Interestingly, a total of 41 samples obtained during the pre-pandemic period showed seropositivity for SARS-CoV-2. It is now well accepted that antibodies against human seasonal coronaviruses show a cross-reactivity against SARS-CoV-2 antigens and that these show a certain amount of neutralizing activity [36,37]. By using a flow-cytometry-based method, Ng et al. demonstrated that SARS-CoV-2 uninfected individuals had cross-reactive antibodies against the S1 subunit of the spike protein, whereas individuals infected with SARS-CoV-2 developed antibodies against both subunits [38]. The antibodies of a small proportion of uninfected individuals with antibodies against the S2 subunit were of the IgG serotype but not IgA or IgM. However, cross-reactive IgA against the S1 subunit was also detected in the saliva of uninfected individuals and correlated negatively with age [39], possibly because children and adolescents have generally higher infection rates with seasonal coronaviruses than adults [38]. Since the mean age of our cohort pre-pandemic and pandemic was 48.7 and 51.3 years, respectively [10], this explanation seems unlikely in our case.
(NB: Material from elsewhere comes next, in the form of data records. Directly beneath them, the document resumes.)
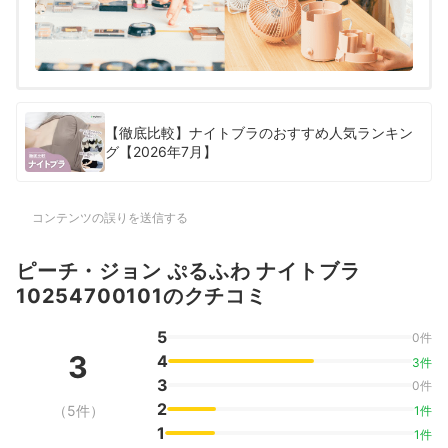
【徹底比較】ナイトブラのおすすめ人気ランキン
グ【2026年7月】
コンテンツの誤りを送信する
ピーチ・ジョン ぷるふわ ナイトブラ
10254700101のクチコミ
5
0件
3
4
3件
3
0件
2
（5件）
1件
1
1件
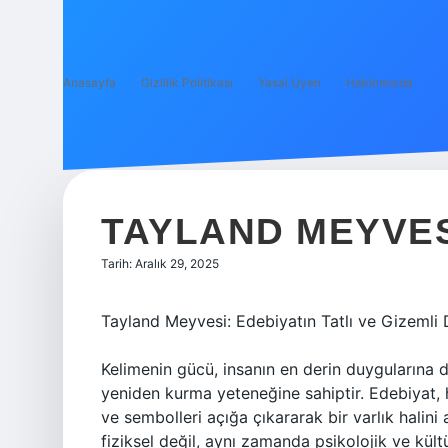
Anasayfa
Gizlilik Politikası
Yasal Uyarı
Hakkımızda
TAYLAND MEYVES
Tarih: Aralık 29, 2025
Tayland Meyvesi: Edebiyatın Tatlı ve Gizemli 
Kelimenin gücü, insanın en derin duygularına 
yeniden kurma yeteneğine sahiptir. Edebiyat, 
ve sembolleri açığa çıkararak bir varlık halini
fiziksel değil, aynı zamanda psikolojik ve kült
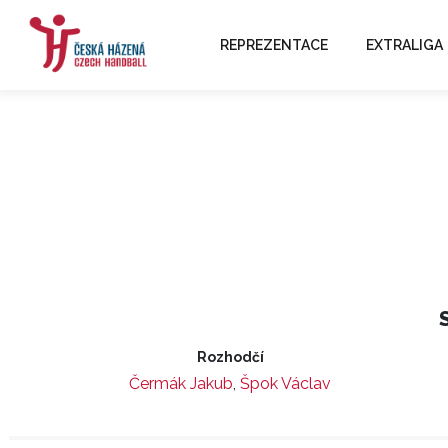
REPREZENTACE
EXTRALIGA
Rozhodčí
Čermák Jakub
,
Špok Václav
Further possible explanations are the interference with autoantibodies in the immunoassays or unspecific immunoglobulin responses. It was already shown that background diseases, such as malaria, dengue fever, or schistosomiasis, show a high cross-reactivity with the COVID-19 antibody detecting test [40]. The first indications of cross-reactions of SARS-CoV antigens with autoantibodies in autoimmune diseases, such as SLE, were already observed following the SARS pandemic in 2002/2003 [41]. Additionally, it is also conceivable that patients with SLE, a disease characterized by the broad production of autoantibodies, in general, might be more prone to develop antibodies against various antigens.
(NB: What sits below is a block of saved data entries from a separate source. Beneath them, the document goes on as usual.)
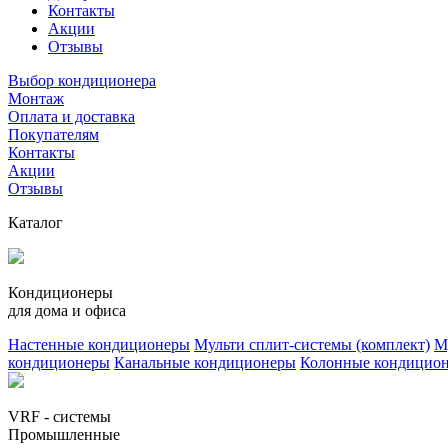
Контакты
Акции
Отзывы
Выбор кондиционера
Монтаж
Оплата и доставка
Покупателям
Контакты
Акции
Отзывы
Каталог
Кондиционеры
для дома и офиса
Настенные кондиционеры
Мульти сплит-системы (комплект)
М
кондиционеры
Канальные кондиционеры
Колонные кондицио
VRF - системы
Промышленные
MPO is a granular neutrophilic enzyme regulating the formation of NETs by driving chromatin decondensation [42]. The ELISA for the detection of MPO-DNA complexes was developed by Kano et al. based on an earlier description of Kessenbrock et al. as a reliable assay for the detection of NETs in clinical settings [26,27]. Blood MPO-DNA levels are discussed as a biomarker of the early response against the SARS-CoV-2 infection [43], and elevated levels have also been detected in the sera of patients with IgA vasculitis [44]. In general, the increased presence of circulating NETs (remnants) detected by ELISA was recently described for many autoimmune conditions and infections [45,46]. Lood et al. and Bruschi et al. have found increased MPO-DNA plasma/serum levels in patients with SLE and associated these with higher disease activity/lupus nephritis [47,48]. Since disease activity in this patient cohort was well controlled, it is not surprising that this NET parameter showed no significant difference between the two sampling time points. However, there was a trend towards higher levels of MPO-DNA complexes in the pandemic serum samples. Additionally, a recent paper published by Hayden et al. suggests that the ELISA for the detection of MPO-DNA complexes in human plasma is error-prone and highly questionable regarding the specificity of NET detection in vivo [49].
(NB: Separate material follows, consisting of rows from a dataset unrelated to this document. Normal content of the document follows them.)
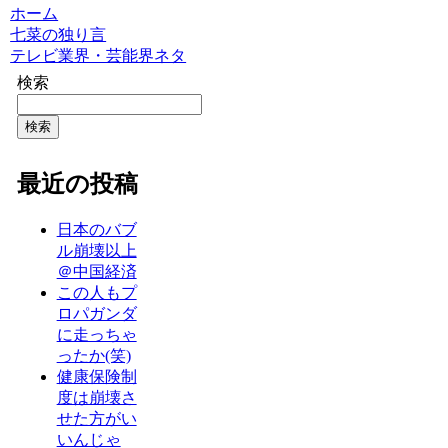
ホーム
七菜の独り言
テレビ業界・芸能界ネタ
検索
検索
最近の投稿
日本のバブ
ル崩壊以上
＠中国経済
この人もプ
ロパガンダ
に走っちゃ
ったか(笑)
健康保険制
度は崩壊さ
せた方がい
いんじゃ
Taken together, the activity of NE and the presence of NE-DNA complexes were significantly higher in serum samples taken during the pandemic (prior to vaccination) compared to pre-pandemic samples. Significant associations with clinical parameters were limited, but correlations of NE activity with the WBC and neutrophils were observed, especially in the pandemic samples that had signs of exposure to SARS-CoV-2 (the presence of antibodies and/or PCR-confirmed infection). This study is also, to our knowledge, the first time that changes in the NET parameters NE- and MPO-DNA complexes, cell-free DNA, and NE activity in the serum were assessed within the same patient over time. Since the exposure to SARS-CoV-2 did not seem to have a major impact on the disease severity in this cohort of SLE patients, further research is needed to elucidate the reason for the significantly higher NE activity and levels of NE-DNA complexes in the pandemic serum samples.